Jeff co-founded the Weather Underground in 1995 while working on his Ph.D. He flew with the NOAA Hurricane Hunters from 1986-1990.
By: Dr. Jeff Masters , 4:33 PM GMT on September 30, 2007
Wind shear put an end to Tropical Storm Karen yesterday. Karen's remains continue to generate a large area of disturbed weather a few hundred miles east of the northern Lesser Antilles Islands (Figure 1). This morning's QuikSCAT pass showed some rotation still exists near the surface, with winds up to 30 mph. Wind shear has fallen to 20 knots over Karen's remains, and some of the models forecast the shear will fall below 15 knots by Tuesday, which may allow redevelopment of the storm. Both the UKMET and NOGAPS model revive Karen later this week, and show it moving very slowly to the west towards the U.S., but well offshore. The GFS model keeps the shear high, and does not redevelop Karen.
Figure 1. This morning's visible satellite image.

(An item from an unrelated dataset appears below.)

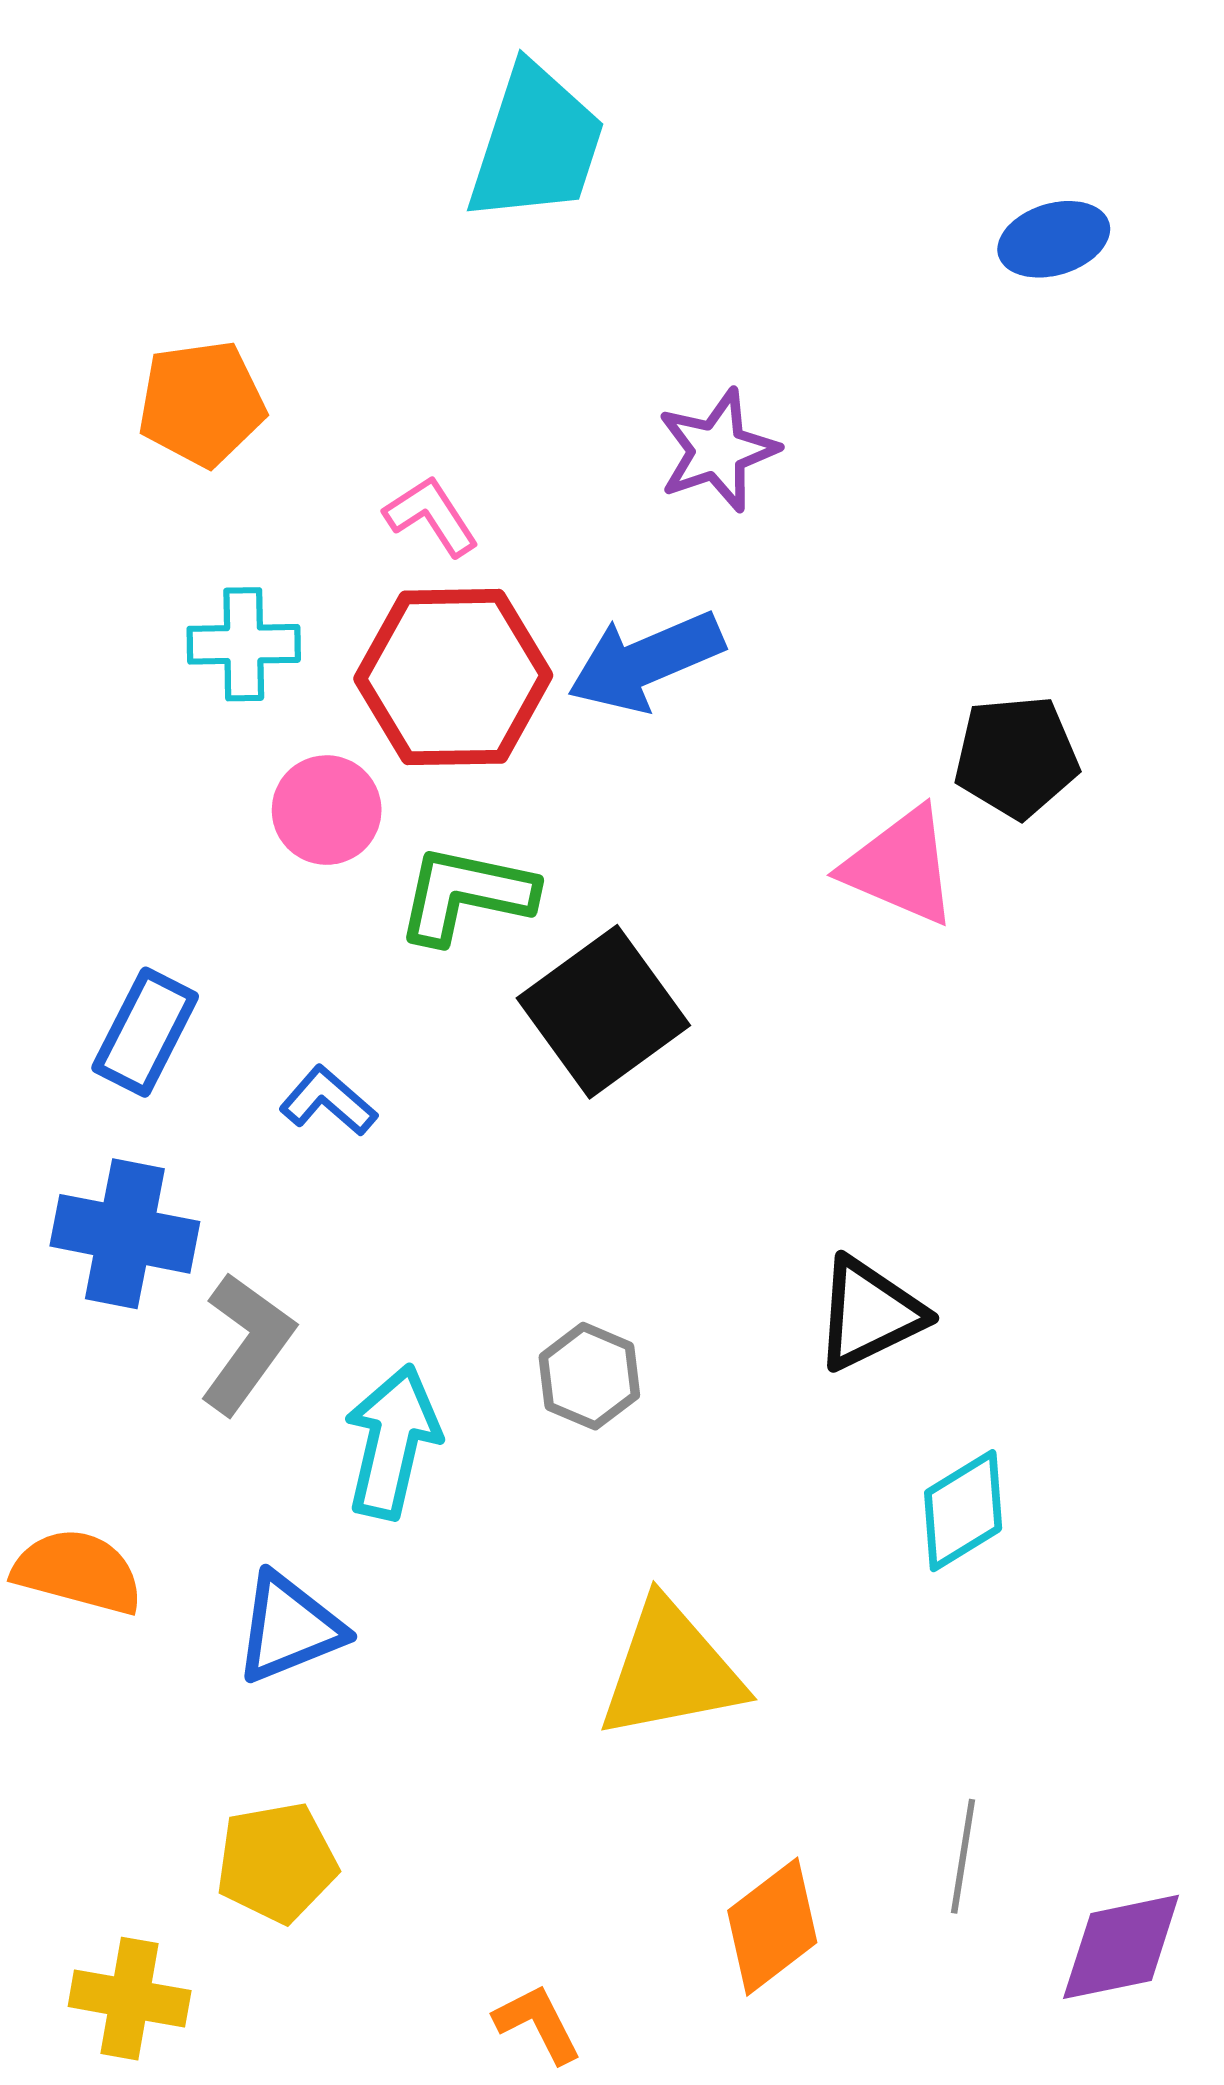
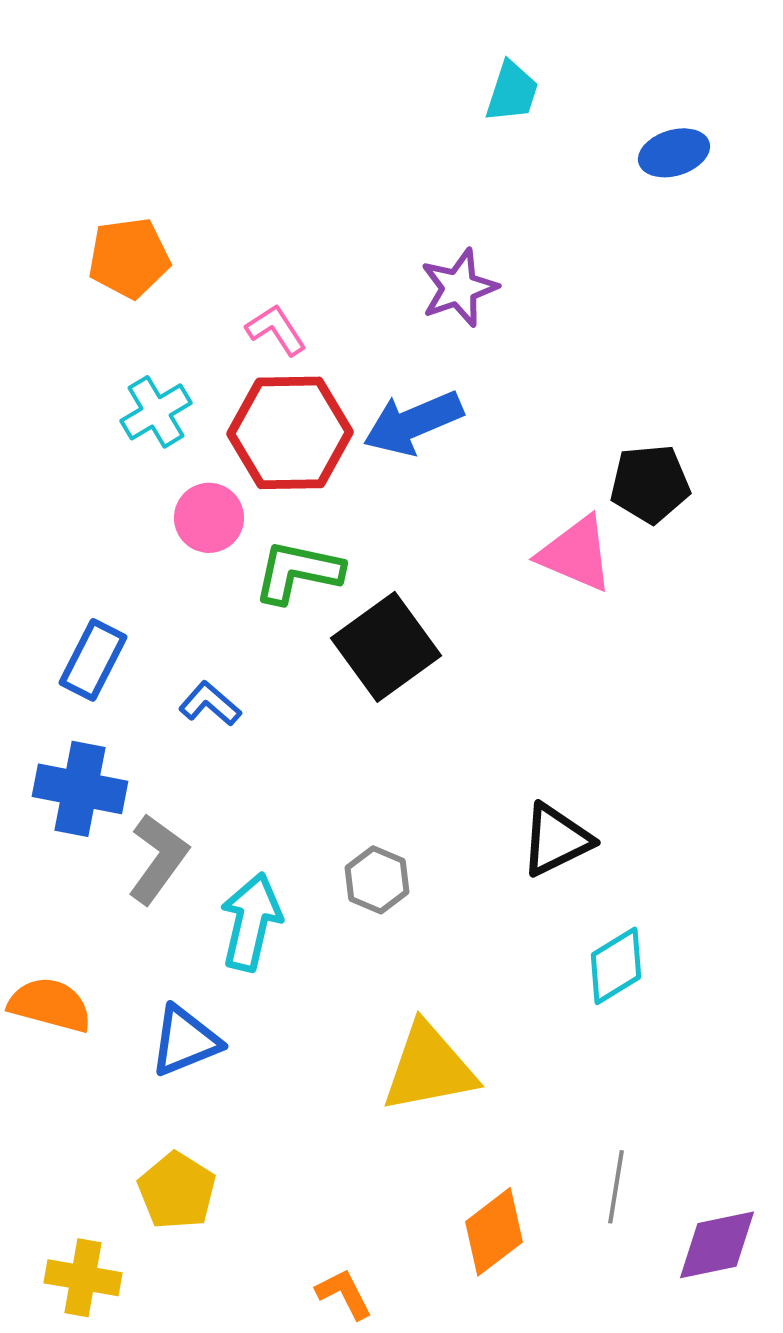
cyan trapezoid: (536, 144) -> (512, 92), moved, size x0.6
cyan cross: (244, 644) -> (156, 412), turned -30
yellow pentagon: (277, 1862) -> (177, 1191), turned -30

Bahamas tropical disturbance
A potential significant threat area has developed today off the U.S. East Coast along an old frontal boundary. Several areas of heavy thunderstorm activity have started firing up along this old front. Wind shear is about 20 knots over the region today, so only slow development will occur. By Tuesday, the shear is forecast to drop below 15 knots, and most of the computer models are forecasting that a tropical depression will form near Florida or Cuba. This storm is forecast to move westward across the Gulf of Mexico, pushed by a strong ridge of high pressure expected to build in. An upper-level anticyclone aloft is expected to develop as well, providing an environment favorable for intensification. The UKMET model is forecasting a strong tropical storm or weak hurricane by Friday for the Texas/Mexico border region. The other models are not so aggressive, but all see the possibility of a tropical storm impacting the western Gulf of Mexico in Louisiana, Texas, or Mexico sometime Thursday through Saturday. The Hurricane Hunters are on call to fly into this system Tuesday afternoon, if necessary. Texas is at highest risk from this potential storm.
Tropical Depression Melissa is not long for this world, thanks to wind shear of 15-20 knots that is expected to increase further as Melissa heads northwest. Melissa is not a threat to any land areas, and will not be around three days from now.
I'll have an update Monday.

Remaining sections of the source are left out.